The Prime Minister, David Cameron, and I have something in common – we’ve both taken holidays on the Isle of Jura – him this year, me in the summer of 1985. Jura is a big island with a small population – just 200 people – tucked away in the inner Hebrides. It’s one of the remotest, most unspoiled places in the UK. The walking there is wild and tough, mainly trackless, consisting of mountain, bog and heath in equal measure. The only industries are whiskey and deer-stalking. The only road is an alarmingly narrow, single track affair that skirts the eastern coast, linking a string of blinkingly small communities and lone crofts.
The west is entirely uninhabited.
On the downside, I remember the island was infested with sheep ticks, several of which I brought home still attached to my elbows and the backs of my knees. Tiny things, like baby spiders, once attached, they suck your blood and swell to the size of pea. I also remember dead rabbits in the hedgerows – myxomatosis was rife. And I saw deer with their heads sawn off. Life was clearly different there. Simpler. I wouldn’t have lasted a winter, but the emptiness, and the sheer silence of the place impressed me deeply.
The PM was the guest of the Astors, to whom he’s related by marriage. The Astors feature large in the history of British movers and shakers. They own estates there, and several hideaways, including the impressively remote shooting lodge of Glenbatrick, approachable only by sea, or on foot via a six mile hike through tick, bog and cleg infested hills. I remember the clegs in particular – a breed of aggressive, carnivorous horsefly, capable, I’m sure, of penetrating even the hide of an Angus bull. There are clouds of midges too, most of them the biting variety, but after the sheep ticks and the clegs I stopped bothering about the midges. I’m painting a bleak picture aren’t I? Well, Jura can indeed be impressively bleak, but also breathtakingly beautiful.
George Orwell was another friend of the Astors, and one time resident of Jura. Recently widowed, he moved there in 1946, to Barnhill a remote farmhouse where he hunkered down to a kind of monastic self sufficiency while rattling out the manuscript for 1984. Some sources suggest he’d calculated that if the Russians dropped their Atom bombs, Jura was remote enough for Armageddon not to disturb his work.

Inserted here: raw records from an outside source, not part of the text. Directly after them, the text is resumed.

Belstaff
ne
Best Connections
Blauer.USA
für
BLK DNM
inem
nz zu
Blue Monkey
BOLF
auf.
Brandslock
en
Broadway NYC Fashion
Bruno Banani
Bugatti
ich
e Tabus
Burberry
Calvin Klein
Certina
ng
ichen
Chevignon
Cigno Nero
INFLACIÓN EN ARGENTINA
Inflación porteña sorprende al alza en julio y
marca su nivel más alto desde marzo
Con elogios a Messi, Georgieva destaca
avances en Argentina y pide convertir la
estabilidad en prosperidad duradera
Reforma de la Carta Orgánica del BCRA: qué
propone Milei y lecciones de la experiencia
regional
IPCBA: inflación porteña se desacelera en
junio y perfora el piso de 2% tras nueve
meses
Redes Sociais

For such a quiet place, a lot happened to me that week, but my memories are mostly dominated by the characters I met, all of them friendly, and interested in knowing you. There was a Welshman singing classical opera in the hills – a fine tenor, stags braying in accompaniment. He was looking for otters, like me. Perhaps, like a fakir, he meant to enchant them into stillness for our cameras. We saw none. Then there were three more Welshmen in a boat. They’d sailed from Anglesey, and shared with us their racy tales late into the night, accompanied by a bottle of the local whiskey. And there was the ghillie with a missing front tooth who rowed me over the glassy waters of Loch Tarbert early one morning. When I timidly suggested to him I thought his boat was leaking, he calmly agreed and passed me an empty paint tin so I could bail. Then there was the old and delightfully eccentric Glasgow doctor with the trilby hat, the button down Mackintosh, and WW1 binoculars and an old world charm that still makes me smile.

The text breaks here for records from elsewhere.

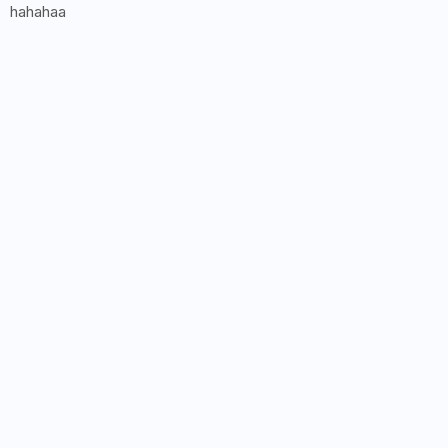
hahahaa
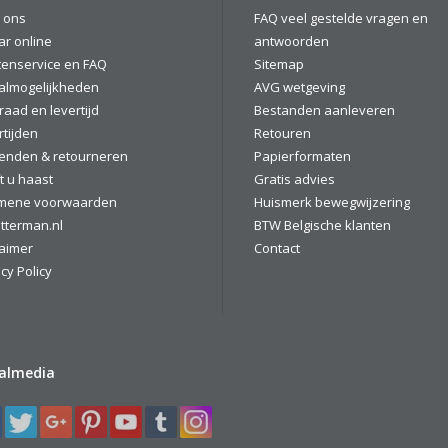
 ons
FAQ veel gestelde vragen en
ar online
antwoorden
tenservice en FAQ
Sitemap
almogelijkheden
AVG wetgeving
raad en levertijd
Bestanden aanleveren
rtijden
Retouren
enden & retourneren
Papierformaten
t u haast
Gratis advies
mene voorwaarden
Huismerk bewegwijzering
tterman.nl
BTW Belgische klanten
laimer
Contact
cy Policy
ialmedia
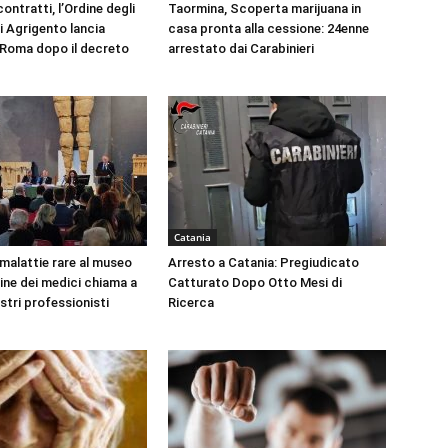
ontratti, l’Ordine degli
Taormina, Scoperta marijuana in
i Agrigento lancia
casa pronta alla cessione: 24enne
a Roma dopo il decreto
arrestato dai Carabinieri
Catania
 malattie rare al museo
Arresto a Catania: Pregiudicato
dine dei medici chiama a
Catturato Dopo Otto Mesi di
ustri professionisti
Ricerca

There were standing stones, and curious geology – raised beaches and volcanic rills, and always, always that breathtaking silence. There was brown bathwater from the peaty hills, brown peaty water on the dinner table, yet seawater of the clearest crystal.
What I saw and felt that summer impressed me deeply. In particular my story “The Singing Loch” borrows much of its scenery and atmosphere from Jura. I’ve promised myself I’ll return one day, but it’s not the sort of place to impress the current Lady Graeme, who prefers not to stray too far from modern convenience. I’ll probably have to wait until the next life, remembering of course to bring with me a fresh pair of legs and a large bottle of “Bug-off”.

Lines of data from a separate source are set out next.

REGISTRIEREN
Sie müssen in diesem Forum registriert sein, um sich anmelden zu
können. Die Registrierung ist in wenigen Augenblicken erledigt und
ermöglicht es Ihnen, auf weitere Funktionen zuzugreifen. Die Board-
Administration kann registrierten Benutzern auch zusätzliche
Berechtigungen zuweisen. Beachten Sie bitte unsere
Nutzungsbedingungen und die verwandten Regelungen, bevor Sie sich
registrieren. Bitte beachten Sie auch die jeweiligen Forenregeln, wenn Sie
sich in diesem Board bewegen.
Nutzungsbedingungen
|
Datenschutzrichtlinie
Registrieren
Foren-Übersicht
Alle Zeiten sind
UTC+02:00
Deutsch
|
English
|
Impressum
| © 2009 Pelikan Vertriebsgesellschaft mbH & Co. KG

The UK is a place of dramatic contrasts. If our bustling cities represent the rational, the material, the ego, then Jura, and its little Hebridean neighbours represent the stillness of our deepest soul. It’s a queer sort of idyll, but an idyll indeed for those with an eye for the simpler things. If you’re the PM needing an escape from the Punch and Judy of politics, I can think of nowhere better. But even if you’re just an ordinary bod with a pair of well-worn boots, and taste for the lonely,…
It’s going to be your sort of place as well.
If Orwell considered it a safe place to be, I should perhaps add it to my list of possible Armageddon survivalist spots.